Certes, nous étions habitués, depuis longtemps déjà, à lire les cours de la Bourse mondiale et les soubresauts du CAC 40 comme un baromètre. Tantôt à la hausse ou à la baisse. De coup de froid en agitation, les indicateurs de la Bourse, forment nos humeurs quotidiennes. Sorte d’étalon du bonheur journalier, placé entre l’état du trafic routier et le bulletin météorologique, ils inclinent ou au pessimisme ou à l’optimisme. Il est vrai que les journées s’ouvrent sur « quel sale temps » plutôt que sur « Quelle bourse aujourd’hui ! » C’est dire que nous sommes peu concernés. Pas si sûr. On ne réfléchit jamais assez à ce que révèle cette habitude qui consiste à apprécier l’état de la finance internationale comme une question météorologique. Car en fait il s’agit là d’une idéologie.

En effet. Premièrement, comme la météo concerne tout le monde (riches ou pauvres nous sommes à la même enseigne, encore que…), et bien, cette manie tend à nous faire accroire que le niveau du CAC 40 s’offre comme l’indicateur de l’intérêt général alors qu’il ne traduit rien d’autre que l’intérêt particulier des actionnaires (à peine 10 % pour la France).

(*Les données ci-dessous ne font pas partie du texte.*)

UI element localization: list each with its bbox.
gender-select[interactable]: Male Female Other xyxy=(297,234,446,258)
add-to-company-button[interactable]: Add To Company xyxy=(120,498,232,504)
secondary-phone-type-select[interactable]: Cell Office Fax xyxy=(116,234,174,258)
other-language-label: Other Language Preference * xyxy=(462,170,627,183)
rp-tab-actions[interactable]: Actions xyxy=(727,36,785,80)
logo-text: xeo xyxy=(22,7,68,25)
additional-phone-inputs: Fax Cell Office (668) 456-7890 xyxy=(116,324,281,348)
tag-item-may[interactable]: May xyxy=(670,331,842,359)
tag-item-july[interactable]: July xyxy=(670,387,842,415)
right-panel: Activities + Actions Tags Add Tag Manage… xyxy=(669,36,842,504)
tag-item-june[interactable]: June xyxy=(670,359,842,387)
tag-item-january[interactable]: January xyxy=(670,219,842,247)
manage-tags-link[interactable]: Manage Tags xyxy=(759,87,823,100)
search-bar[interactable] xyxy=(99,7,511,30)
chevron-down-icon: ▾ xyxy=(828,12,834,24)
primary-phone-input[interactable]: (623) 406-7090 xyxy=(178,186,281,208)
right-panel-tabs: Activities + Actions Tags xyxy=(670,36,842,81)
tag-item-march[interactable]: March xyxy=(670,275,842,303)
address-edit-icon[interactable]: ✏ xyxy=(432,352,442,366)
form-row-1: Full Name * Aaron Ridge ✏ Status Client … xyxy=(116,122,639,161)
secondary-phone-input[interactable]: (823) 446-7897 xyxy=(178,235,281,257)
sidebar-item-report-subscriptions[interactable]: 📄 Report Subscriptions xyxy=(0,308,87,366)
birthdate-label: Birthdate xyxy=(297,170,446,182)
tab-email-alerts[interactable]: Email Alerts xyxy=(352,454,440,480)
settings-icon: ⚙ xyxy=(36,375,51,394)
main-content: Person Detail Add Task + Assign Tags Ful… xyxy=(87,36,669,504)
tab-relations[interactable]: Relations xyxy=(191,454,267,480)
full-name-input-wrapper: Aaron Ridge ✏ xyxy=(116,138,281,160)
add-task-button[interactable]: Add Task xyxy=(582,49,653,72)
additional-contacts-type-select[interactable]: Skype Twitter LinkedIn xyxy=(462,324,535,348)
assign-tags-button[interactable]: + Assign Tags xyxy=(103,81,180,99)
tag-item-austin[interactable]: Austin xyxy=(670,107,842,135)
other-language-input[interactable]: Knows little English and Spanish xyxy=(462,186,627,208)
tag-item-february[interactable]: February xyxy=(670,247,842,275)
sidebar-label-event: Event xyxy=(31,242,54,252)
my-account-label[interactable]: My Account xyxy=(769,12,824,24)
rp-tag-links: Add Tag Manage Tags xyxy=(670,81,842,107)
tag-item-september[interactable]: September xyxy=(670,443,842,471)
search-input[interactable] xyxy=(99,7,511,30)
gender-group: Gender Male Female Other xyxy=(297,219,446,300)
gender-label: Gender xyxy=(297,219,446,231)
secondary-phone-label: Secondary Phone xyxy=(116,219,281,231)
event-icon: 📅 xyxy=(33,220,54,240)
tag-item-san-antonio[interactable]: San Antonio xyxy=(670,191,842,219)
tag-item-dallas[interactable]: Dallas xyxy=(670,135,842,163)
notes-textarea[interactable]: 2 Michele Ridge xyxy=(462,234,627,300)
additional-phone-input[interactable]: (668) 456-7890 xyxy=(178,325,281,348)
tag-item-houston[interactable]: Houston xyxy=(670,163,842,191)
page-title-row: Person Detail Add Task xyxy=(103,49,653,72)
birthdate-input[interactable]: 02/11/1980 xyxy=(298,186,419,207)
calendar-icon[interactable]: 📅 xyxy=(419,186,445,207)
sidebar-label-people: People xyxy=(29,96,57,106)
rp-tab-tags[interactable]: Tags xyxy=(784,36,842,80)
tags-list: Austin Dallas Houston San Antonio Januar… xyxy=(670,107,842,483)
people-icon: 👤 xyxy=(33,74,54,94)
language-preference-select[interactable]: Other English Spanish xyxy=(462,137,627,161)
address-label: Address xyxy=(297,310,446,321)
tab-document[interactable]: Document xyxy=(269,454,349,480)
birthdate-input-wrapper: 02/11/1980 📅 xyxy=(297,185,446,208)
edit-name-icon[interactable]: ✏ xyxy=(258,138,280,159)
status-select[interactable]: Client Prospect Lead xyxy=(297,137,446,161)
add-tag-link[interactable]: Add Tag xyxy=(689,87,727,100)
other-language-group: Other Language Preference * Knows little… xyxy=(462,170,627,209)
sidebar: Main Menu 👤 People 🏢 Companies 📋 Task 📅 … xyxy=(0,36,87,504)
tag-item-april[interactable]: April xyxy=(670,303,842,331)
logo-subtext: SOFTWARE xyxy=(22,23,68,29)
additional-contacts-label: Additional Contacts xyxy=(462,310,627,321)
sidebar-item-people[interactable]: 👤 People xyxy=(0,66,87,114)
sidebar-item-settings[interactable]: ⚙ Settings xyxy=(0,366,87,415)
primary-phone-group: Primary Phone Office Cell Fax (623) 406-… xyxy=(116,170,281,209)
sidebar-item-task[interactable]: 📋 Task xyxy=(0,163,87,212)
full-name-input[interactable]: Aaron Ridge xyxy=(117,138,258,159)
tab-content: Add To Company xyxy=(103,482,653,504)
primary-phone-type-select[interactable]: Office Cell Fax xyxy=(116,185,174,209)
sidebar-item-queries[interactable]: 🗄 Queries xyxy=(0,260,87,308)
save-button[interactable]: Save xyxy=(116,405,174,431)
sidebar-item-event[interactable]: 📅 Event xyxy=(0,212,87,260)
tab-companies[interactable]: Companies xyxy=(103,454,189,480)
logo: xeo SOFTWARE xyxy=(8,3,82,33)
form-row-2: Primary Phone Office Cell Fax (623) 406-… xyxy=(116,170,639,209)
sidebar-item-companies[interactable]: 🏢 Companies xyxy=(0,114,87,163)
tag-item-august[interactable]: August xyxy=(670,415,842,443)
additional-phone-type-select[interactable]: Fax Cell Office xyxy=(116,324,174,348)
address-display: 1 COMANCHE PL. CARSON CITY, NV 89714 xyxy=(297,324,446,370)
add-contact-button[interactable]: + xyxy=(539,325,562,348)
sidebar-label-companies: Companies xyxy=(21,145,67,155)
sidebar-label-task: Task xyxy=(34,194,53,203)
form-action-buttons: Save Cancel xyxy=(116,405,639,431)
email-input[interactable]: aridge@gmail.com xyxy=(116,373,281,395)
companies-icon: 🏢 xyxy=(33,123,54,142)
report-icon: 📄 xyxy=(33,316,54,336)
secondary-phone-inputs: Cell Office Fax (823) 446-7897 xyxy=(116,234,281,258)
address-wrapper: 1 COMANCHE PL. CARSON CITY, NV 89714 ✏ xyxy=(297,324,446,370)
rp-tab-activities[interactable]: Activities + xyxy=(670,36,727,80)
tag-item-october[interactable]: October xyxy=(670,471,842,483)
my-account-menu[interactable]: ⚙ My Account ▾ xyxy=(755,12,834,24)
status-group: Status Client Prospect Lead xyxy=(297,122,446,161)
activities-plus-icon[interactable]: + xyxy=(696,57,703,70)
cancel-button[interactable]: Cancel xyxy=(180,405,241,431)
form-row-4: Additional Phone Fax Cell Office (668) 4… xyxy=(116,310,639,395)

Deuxièmement, en faisant passer les mouvements de la Bourse pour des phénomènes naturels, on est tenté de penser qu’après tout, ils ne dépendent pas de la volonté des hommes et qu’il s’agit là de fatalité. On trouve d’ailleurs dans la bouche de certains commentateurs des formules qui relèvent plutôt de l’incantation et qui s’apparentent à une sorte de danse pour faire venir la pluie !

Invoquer la fatalité, dégage la responsabilité des hommes. Ils gagnent ainsi en innocence. Mais, gagnant en innocence, ils perdent en capacité à agir, en puissance. Donc en liberté.